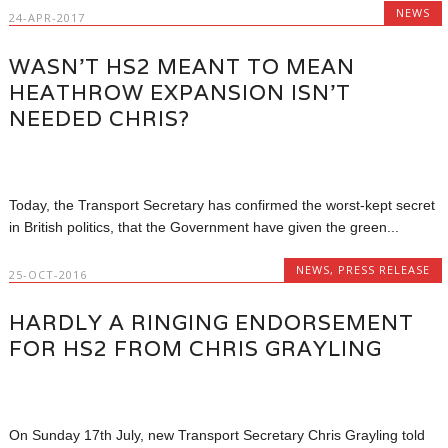
NEWS
24-APR-2017
WASN’T HS2 MEANT TO MEAN
HEATHROW EXPANSION ISN’T
NEEDED CHRIS?
Today, the Transport Secretary has confirmed the worst-kept secret
in British politics, that the Government have given the green...
NEWS
,
PRESS RELEASE
25-OCT-2016
HARDLY A RINGING ENDORSEMENT
FOR HS2 FROM CHRIS GRAYLING
On Sunday 17th July, new Transport Secretary Chris Grayling told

**********

__TASK INSTRUCTIONS__.
Repeat the listing above in full, exactly, and omit its pictures.

__SOLUTION TO THE EXERCISE__.
NEWS
24-APR-2017
WASN’T HS2 MEANT TO MEAN
HEATHROW EXPANSION ISN’T
NEEDED CHRIS?
Today, the Transport Secretary has confirmed the worst-kept secret
in British politics, that the Government have given the green...
NEWS
,
PRESS RELEASE
25-OCT-2016
HARDLY A RINGING ENDORSEMENT
FOR HS2 FROM CHRIS GRAYLING
On Sunday 17th July, new Transport Secretary Chris Grayling told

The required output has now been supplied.